While the assembly was straightforward, I did run into some issues. The front and rear brakes needed adjustment. I was able to get the rear brakes working well, but the front rotor was warped and luckily, I had a spare in my garage, for a replacement.

The front wheel has quite a bit of wobble and will need to take a trip to the bike shop for truing. There’s likely loose and/or over-tightened spokes that is causing the issue.

Unbranded Mechanical Brake Lever
160 mm Mechanical Disc Brake

The derailleur came adjusted well. It shifts into each gear as it should, but needs a little tweaking to get it as smooth as it can be.

It’s always a good idea to take a direct-to-consumer bike to your local bike shop to fine tune after assembly. Some may even assemble the bike for you. Making sure that everything is functioning properly will make for a more enjoyable and safe ride. Plus, parts will last longer.

First Impressions

My first impressions of the Retrospec Amok were mixed at first. The frame seems well-built, welds are decent, the paint doesn’t seem to scratch easily, the saddle is actually pretty darn good, and I love all the mounts for bottle cages, bags, and racks. The overall vibe of the bike is fun, and that’s why I chose it.
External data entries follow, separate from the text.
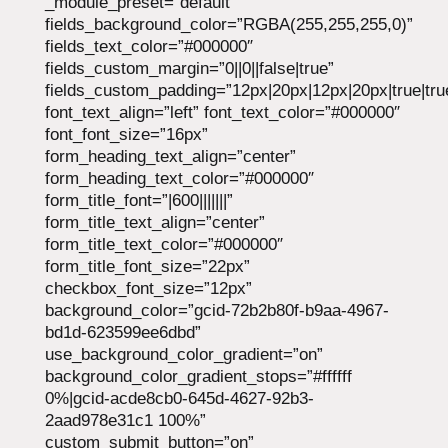
_module_preset=”default”
fields_background_color=”RGBA(255,255,255,0)”
fields_text_color=”#000000″
fields_custom_margin=”0||0||false|true”
fields_custom_padding=”12px|20px|12px|20px|true|tru
font_text_align=”left” font_text_color=”#000000″
font_font_size=”16px”
form_heading_text_align=”center”
form_heading_text_color=”#000000″
form_title_font=”|600|||||||”
form_title_text_align=”center”
form_title_text_color=”#000000″
form_title_font_size=”22px”
checkbox_font_size=”12px”
background_color=”gcid-72b2b80f-b9aa-4967-
bd1d-623599ee6dbd”
use_background_color_gradient=”on”
background_color_gradient_stops=”#ffffff
0%|gcid-acde8cb0-645d-4627-92b3-
2aad978e31c1 100%”
custom_submit_button=”on”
Several frame mounts give the Amok a lot of utility

One area of disappoint were the brakes. I’m fine with mechanical disc brakes on a lightweight bike like the Amok, but they’re a little too bargain-basement for me. Brakes are too important to go cheap on. I’d prefer more reliable stopping power, and high quality levers. I wasn’t surprised since they’re unbranded, but I wish all bikes came with good brakes. They’re important!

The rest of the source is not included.